* **Required work**
Copy out every line below without alteration.

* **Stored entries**
━━━━━━

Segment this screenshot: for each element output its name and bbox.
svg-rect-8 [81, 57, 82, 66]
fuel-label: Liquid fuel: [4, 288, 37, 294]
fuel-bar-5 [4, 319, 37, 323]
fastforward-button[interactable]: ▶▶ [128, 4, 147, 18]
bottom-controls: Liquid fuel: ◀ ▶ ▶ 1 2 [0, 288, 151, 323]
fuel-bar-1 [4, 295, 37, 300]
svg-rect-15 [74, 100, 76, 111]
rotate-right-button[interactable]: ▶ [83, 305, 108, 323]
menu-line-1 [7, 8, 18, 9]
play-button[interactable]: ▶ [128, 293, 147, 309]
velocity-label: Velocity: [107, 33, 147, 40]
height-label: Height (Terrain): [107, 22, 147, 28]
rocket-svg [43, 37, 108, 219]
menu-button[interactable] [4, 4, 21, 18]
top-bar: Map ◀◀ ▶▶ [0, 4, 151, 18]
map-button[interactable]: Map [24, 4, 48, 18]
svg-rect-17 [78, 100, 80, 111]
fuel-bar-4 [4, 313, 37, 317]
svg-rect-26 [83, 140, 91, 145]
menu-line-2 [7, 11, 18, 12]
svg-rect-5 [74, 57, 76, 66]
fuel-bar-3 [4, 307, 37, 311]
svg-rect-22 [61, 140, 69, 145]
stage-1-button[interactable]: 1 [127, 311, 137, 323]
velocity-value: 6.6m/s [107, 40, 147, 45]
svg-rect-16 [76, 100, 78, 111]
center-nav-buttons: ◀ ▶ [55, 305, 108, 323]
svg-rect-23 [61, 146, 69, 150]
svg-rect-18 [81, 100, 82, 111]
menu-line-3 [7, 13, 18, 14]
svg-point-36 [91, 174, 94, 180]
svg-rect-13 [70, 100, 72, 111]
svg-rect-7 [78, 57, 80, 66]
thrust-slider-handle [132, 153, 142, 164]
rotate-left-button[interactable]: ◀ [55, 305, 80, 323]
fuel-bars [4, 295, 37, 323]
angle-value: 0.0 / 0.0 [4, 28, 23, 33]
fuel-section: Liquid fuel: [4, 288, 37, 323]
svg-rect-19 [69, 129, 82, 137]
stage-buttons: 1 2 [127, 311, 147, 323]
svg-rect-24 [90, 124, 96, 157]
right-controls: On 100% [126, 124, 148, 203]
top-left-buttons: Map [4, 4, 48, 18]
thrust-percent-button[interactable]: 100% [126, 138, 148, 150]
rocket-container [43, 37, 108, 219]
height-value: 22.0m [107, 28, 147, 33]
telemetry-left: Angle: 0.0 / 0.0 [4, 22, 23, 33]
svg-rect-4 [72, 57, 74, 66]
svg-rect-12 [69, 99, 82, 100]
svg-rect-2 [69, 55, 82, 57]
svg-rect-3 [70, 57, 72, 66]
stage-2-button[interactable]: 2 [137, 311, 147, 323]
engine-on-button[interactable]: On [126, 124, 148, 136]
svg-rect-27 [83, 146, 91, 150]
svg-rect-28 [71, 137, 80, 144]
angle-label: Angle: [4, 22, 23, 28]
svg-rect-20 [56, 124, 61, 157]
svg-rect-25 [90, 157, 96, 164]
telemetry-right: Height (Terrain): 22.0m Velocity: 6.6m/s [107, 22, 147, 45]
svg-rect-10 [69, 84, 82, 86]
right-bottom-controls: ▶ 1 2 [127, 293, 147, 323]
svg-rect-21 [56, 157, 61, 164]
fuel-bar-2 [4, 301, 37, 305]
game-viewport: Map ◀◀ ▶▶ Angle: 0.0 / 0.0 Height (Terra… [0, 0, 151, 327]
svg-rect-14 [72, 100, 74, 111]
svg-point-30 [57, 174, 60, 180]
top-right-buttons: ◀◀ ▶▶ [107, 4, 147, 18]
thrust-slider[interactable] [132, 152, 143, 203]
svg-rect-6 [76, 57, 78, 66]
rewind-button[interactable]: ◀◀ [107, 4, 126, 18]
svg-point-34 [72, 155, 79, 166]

━━━━━━

* **Answer box**
Segment this screenshot: for each element output its name and bbox.
svg-rect-8 [81, 57, 82, 66]
fuel-label: Liquid fuel: [4, 288, 37, 294]
fuel-bar-5 [4, 319, 37, 323]
fastforward-button[interactable]: ▶▶ [128, 4, 147, 18]
bottom-controls: Liquid fuel: ◀ ▶ ▶ 1 2 [0, 288, 151, 323]
fuel-bar-1 [4, 295, 37, 300]
svg-rect-15 [74, 100, 76, 111]
rotate-right-button[interactable]: ▶ [83, 305, 108, 323]
menu-line-1 [7, 8, 18, 9]
play-button[interactable]: ▶ [128, 293, 147, 309]
velocity-label: Velocity: [107, 33, 147, 40]
height-label: Height (Terrain): [107, 22, 147, 28]
rocket-svg [43, 37, 108, 219]
menu-button[interactable] [4, 4, 21, 18]
top-bar: Map ◀◀ ▶▶ [0, 4, 151, 18]
map-button[interactable]: Map [24, 4, 48, 18]
svg-rect-17 [78, 100, 80, 111]
fuel-bar-4 [4, 313, 37, 317]
svg-rect-26 [83, 140, 91, 145]
menu-line-2 [7, 11, 18, 12]
svg-rect-5 [74, 57, 76, 66]
fuel-bar-3 [4, 307, 37, 311]
svg-rect-22 [61, 140, 69, 145]
stage-1-button[interactable]: 1 [127, 311, 137, 323]
velocity-value: 6.6m/s [107, 40, 147, 45]
svg-rect-16 [76, 100, 78, 111]
center-nav-buttons: ◀ ▶ [55, 305, 108, 323]
svg-rect-23 [61, 146, 69, 150]
svg-rect-18 [81, 100, 82, 111]
menu-line-3 [7, 13, 18, 14]
svg-point-36 [91, 174, 94, 180]
svg-rect-13 [70, 100, 72, 111]
svg-rect-7 [78, 57, 80, 66]
thrust-slider-handle [132, 153, 142, 164]
rotate-left-button[interactable]: ◀ [55, 305, 80, 323]
fuel-bars [4, 295, 37, 323]
angle-value: 0.0 / 0.0 [4, 28, 23, 33]
fuel-section: Liquid fuel: [4, 288, 37, 323]
svg-rect-19 [69, 129, 82, 137]
stage-buttons: 1 2 [127, 311, 147, 323]
svg-rect-24 [90, 124, 96, 157]
right-controls: On 100% [126, 124, 148, 203]
top-left-buttons: Map [4, 4, 48, 18]
thrust-percent-button[interactable]: 100% [126, 138, 148, 150]
rocket-container [43, 37, 108, 219]
height-value: 22.0m [107, 28, 147, 33]
telemetry-left: Angle: 0.0 / 0.0 [4, 22, 23, 33]
svg-rect-4 [72, 57, 74, 66]
svg-rect-12 [69, 99, 82, 100]
svg-rect-2 [69, 55, 82, 57]
svg-rect-3 [70, 57, 72, 66]
stage-2-button[interactable]: 2 [137, 311, 147, 323]
engine-on-button[interactable]: On [126, 124, 148, 136]
svg-rect-27 [83, 146, 91, 150]
svg-rect-28 [71, 137, 80, 144]
angle-label: Angle: [4, 22, 23, 28]
svg-rect-20 [56, 124, 61, 157]
svg-rect-25 [90, 157, 96, 164]
telemetry-right: Height (Terrain): 22.0m Velocity: 6.6m/s [107, 22, 147, 45]
svg-rect-10 [69, 84, 82, 86]
right-bottom-controls: ▶ 1 2 [127, 293, 147, 323]
svg-rect-21 [56, 157, 61, 164]
fuel-bar-2 [4, 301, 37, 305]
game-viewport: Map ◀◀ ▶▶ Angle: 0.0 / 0.0 Height (Terra… [0, 0, 151, 327]
svg-rect-14 [72, 100, 74, 111]
svg-point-30 [57, 174, 60, 180]
top-right-buttons: ◀◀ ▶▶ [107, 4, 147, 18]
thrust-slider[interactable] [132, 152, 143, 203]
svg-rect-6 [76, 57, 78, 66]
rewind-button[interactable]: ◀◀ [107, 4, 126, 18]
svg-point-34 [72, 155, 79, 166]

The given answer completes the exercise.